* **EXERCISE PROMPT**
When a line in the entries below contains the word "durch", copy that line.

[DATA EXTRACTS]

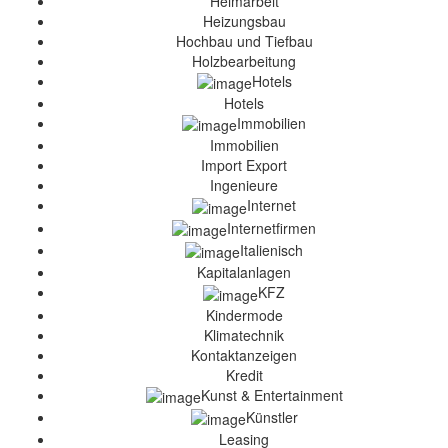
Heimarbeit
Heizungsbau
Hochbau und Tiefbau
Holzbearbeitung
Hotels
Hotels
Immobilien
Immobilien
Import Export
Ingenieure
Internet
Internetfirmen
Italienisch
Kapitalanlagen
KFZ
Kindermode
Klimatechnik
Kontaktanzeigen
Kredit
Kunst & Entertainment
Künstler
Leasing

[/DATA EXTRACTS]
[DATA EXTRACTS]

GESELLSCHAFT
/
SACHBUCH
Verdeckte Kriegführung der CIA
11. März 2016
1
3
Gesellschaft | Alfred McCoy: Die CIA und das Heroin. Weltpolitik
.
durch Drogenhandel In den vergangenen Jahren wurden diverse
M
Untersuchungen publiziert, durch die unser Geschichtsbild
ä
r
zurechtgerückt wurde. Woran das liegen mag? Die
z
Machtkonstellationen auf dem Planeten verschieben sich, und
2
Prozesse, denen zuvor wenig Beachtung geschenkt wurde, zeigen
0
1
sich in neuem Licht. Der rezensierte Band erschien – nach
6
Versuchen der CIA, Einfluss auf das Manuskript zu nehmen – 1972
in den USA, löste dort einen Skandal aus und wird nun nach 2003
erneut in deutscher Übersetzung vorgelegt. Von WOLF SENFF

[/DATA EXTRACTS]

* **SOLUTION TO THIS TASK**
durch Drogenhandel In den vergangenen Jahren wurden diverse
Untersuchungen publiziert, durch die unser Geschichtsbild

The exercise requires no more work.